Extracted page text data
#####

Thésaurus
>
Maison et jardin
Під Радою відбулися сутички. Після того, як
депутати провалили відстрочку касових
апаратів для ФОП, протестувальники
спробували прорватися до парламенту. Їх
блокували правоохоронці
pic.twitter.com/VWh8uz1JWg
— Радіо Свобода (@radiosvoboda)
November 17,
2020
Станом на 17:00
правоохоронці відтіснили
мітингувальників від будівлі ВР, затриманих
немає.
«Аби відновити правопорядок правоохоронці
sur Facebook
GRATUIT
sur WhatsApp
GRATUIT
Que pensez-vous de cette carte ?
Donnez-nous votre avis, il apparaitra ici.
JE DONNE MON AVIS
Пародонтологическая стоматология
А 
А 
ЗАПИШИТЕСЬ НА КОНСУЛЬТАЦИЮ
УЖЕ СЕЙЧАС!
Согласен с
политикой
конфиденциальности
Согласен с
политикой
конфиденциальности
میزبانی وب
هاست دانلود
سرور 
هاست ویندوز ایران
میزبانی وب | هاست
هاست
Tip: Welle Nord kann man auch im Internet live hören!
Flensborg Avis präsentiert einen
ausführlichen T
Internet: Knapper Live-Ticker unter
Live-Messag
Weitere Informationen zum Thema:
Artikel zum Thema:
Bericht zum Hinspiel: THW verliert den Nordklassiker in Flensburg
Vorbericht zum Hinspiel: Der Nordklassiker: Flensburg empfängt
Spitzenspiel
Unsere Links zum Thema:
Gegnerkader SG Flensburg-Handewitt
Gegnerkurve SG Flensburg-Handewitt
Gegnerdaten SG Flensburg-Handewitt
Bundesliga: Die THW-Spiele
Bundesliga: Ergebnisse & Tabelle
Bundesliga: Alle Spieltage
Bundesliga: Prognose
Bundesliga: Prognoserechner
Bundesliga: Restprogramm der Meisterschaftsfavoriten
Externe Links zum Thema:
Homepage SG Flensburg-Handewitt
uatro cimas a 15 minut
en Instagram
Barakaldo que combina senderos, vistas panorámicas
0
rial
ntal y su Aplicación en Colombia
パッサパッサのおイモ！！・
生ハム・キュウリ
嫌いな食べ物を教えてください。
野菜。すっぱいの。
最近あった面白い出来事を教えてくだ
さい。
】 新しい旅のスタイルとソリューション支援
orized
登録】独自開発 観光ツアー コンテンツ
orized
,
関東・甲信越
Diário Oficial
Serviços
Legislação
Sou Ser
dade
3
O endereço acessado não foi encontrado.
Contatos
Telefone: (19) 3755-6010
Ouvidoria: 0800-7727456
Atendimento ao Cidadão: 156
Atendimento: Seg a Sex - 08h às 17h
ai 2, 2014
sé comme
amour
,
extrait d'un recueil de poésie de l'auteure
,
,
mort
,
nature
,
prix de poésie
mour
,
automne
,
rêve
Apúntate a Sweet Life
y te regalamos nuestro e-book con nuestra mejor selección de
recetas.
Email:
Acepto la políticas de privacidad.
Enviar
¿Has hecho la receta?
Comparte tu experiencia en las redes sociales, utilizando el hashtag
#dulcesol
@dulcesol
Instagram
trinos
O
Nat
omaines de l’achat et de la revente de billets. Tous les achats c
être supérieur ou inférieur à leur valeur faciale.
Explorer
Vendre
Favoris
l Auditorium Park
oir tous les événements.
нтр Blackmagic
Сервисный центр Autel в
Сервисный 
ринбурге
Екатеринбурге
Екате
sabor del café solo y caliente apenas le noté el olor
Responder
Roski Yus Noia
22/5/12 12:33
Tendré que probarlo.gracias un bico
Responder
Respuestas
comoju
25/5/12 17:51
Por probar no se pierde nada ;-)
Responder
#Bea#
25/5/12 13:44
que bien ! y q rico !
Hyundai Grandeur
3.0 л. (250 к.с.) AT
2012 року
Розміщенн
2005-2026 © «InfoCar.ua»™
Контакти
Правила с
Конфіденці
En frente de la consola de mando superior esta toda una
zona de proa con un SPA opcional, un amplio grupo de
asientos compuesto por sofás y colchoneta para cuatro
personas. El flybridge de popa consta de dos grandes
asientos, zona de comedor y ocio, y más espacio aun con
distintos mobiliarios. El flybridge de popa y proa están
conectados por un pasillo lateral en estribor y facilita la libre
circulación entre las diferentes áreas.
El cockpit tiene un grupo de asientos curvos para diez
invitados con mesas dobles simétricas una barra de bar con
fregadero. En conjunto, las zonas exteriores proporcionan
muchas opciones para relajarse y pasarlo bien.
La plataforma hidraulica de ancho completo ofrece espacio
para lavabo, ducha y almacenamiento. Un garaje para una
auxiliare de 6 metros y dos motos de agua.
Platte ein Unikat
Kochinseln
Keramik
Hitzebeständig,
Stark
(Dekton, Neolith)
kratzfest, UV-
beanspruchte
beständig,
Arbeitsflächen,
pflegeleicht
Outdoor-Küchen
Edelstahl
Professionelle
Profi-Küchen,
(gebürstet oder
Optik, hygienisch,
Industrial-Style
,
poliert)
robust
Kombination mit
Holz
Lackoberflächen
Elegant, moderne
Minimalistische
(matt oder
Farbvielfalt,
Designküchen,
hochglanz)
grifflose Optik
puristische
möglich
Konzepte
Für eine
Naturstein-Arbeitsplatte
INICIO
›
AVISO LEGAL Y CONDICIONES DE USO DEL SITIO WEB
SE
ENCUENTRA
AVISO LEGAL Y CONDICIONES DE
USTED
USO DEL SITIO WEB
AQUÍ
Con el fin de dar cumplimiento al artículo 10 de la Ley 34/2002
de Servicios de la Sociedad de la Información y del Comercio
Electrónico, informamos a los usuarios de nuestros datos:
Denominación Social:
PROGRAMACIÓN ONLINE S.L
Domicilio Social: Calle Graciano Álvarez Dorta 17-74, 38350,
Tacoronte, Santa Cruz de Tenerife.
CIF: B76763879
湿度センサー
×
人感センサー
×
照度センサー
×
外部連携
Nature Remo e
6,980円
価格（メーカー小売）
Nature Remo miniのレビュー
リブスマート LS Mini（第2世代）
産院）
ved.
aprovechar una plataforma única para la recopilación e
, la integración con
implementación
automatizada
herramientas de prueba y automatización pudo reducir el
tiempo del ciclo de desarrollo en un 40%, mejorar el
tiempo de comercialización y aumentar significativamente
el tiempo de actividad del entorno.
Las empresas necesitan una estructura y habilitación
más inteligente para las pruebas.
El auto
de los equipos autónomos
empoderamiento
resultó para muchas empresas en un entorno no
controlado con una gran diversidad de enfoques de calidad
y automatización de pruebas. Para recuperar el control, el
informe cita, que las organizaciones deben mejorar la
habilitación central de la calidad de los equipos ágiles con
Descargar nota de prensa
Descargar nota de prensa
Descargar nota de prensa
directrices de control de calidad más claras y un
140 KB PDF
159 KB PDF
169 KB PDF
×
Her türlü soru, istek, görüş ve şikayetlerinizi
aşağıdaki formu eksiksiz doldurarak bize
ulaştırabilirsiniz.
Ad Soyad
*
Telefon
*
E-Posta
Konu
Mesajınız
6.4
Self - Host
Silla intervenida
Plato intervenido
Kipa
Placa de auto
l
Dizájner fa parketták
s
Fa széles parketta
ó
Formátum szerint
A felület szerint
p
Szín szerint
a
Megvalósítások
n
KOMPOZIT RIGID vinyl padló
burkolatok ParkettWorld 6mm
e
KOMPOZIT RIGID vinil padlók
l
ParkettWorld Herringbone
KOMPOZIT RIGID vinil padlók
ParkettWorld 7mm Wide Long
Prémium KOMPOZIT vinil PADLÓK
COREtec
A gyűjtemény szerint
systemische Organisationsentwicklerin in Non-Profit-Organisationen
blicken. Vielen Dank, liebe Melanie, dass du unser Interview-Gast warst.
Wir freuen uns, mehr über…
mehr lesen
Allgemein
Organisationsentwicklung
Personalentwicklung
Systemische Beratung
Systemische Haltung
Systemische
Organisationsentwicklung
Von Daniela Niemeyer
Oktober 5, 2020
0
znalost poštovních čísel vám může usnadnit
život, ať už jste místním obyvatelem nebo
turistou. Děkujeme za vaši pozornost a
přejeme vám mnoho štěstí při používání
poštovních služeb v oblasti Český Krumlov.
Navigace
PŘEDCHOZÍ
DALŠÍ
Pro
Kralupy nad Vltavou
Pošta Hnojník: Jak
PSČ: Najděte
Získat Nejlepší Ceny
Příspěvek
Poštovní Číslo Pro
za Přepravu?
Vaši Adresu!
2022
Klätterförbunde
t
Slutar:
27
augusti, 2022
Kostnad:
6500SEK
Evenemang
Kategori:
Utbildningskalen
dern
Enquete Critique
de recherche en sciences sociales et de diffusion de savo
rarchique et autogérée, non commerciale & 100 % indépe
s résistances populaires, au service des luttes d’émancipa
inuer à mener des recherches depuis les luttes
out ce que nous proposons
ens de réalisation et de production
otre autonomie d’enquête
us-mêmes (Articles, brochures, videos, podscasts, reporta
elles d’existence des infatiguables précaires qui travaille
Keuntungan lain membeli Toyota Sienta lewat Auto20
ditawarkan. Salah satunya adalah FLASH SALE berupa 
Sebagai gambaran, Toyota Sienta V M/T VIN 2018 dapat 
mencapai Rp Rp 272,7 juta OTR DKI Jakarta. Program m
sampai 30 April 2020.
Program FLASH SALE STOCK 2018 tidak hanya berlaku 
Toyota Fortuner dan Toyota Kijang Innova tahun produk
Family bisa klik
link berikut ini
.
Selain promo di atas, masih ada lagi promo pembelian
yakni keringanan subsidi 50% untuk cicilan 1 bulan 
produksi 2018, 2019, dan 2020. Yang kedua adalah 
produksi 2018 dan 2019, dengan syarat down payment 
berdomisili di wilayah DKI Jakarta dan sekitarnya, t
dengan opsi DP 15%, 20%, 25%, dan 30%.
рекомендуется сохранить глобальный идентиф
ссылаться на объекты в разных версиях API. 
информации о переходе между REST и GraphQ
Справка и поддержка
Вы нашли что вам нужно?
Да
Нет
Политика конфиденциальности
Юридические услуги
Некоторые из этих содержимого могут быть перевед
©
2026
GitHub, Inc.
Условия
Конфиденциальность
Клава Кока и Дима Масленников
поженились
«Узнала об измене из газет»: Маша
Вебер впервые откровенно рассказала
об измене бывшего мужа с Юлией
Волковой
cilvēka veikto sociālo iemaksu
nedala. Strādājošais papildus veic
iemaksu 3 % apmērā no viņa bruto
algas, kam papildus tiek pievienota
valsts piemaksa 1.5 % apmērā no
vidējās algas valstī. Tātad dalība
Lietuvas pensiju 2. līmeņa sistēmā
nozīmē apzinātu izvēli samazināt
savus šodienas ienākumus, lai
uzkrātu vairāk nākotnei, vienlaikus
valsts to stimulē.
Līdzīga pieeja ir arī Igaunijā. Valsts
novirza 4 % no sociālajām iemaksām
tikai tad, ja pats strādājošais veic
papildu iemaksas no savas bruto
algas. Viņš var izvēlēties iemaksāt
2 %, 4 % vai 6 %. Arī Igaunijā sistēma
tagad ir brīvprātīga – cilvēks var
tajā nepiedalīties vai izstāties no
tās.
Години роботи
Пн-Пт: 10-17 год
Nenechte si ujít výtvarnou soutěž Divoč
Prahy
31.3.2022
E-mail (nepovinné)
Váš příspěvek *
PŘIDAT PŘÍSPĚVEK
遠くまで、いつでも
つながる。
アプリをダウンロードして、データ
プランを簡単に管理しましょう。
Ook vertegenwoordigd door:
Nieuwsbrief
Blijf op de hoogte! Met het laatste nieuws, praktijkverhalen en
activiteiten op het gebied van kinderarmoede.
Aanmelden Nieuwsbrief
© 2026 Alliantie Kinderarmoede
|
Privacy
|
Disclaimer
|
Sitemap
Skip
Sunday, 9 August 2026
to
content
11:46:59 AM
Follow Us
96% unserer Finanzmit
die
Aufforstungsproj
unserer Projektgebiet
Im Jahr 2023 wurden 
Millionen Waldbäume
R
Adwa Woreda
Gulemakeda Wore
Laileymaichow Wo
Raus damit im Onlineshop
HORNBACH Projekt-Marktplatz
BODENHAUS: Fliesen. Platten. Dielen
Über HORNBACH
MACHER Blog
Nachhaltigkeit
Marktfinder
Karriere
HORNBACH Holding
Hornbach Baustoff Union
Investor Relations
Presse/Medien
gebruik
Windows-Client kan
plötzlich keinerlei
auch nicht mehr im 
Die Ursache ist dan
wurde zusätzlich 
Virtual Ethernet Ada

#####

_Assigned task:_ A word-for-word copy of the entries, from the first line through the line containing "Bundesliga: Ergebnisse & Tabelle", is the whole answer.

_Exercise output:_
Thésaurus
>
Maison et jardin
Під Радою відбулися сутички. Після того, як
депутати провалили відстрочку касових
апаратів для ФОП, протестувальники
спробували прорватися до парламенту. Їх
блокували правоохоронці
pic.twitter.com/VWh8uz1JWg
— Радіо Свобода (@radiosvoboda)
November 17,
2020
Станом на 17:00
правоохоронці відтіснили
мітингувальників від будівлі ВР, затриманих
немає.
«Аби відновити правопорядок правоохоронці
sur Facebook
GRATUIT
sur WhatsApp
GRATUIT
Que pensez-vous de cette carte ?
Donnez-nous votre avis, il apparaitra ici.
JE DONNE MON AVIS
Пародонтологическая стоматология
А 
А 
ЗАПИШИТЕСЬ НА КОНСУЛЬТАЦИЮ
УЖЕ СЕЙЧАС!
Согласен с
политикой
конфиденциальности
Согласен с
политикой
конфиденциальности
میزبانی وب
هاست دانلود
سرور 
هاست ویندوز ایران
میزبانی وب | هاست
هاست
Tip: Welle Nord kann man auch im Internet live hören!
Flensborg Avis präsentiert einen
ausführlichen T
Internet: Knapper Live-Ticker unter
Live-Messag
Weitere Informationen zum Thema:
Artikel zum Thema:
Bericht zum Hinspiel: THW verliert den Nordklassiker in Flensburg
Vorbericht zum Hinspiel: Der Nordklassiker: Flensburg empfängt
Spitzenspiel
Unsere Links zum Thema:
Gegnerkader SG Flensburg-Handewitt
Gegnerkurve SG Flensburg-Handewitt
Gegnerdaten SG Flensburg-Handewitt
Bundesliga: Die THW-Spiele
Bundesliga: Ergebnisse & Tabelle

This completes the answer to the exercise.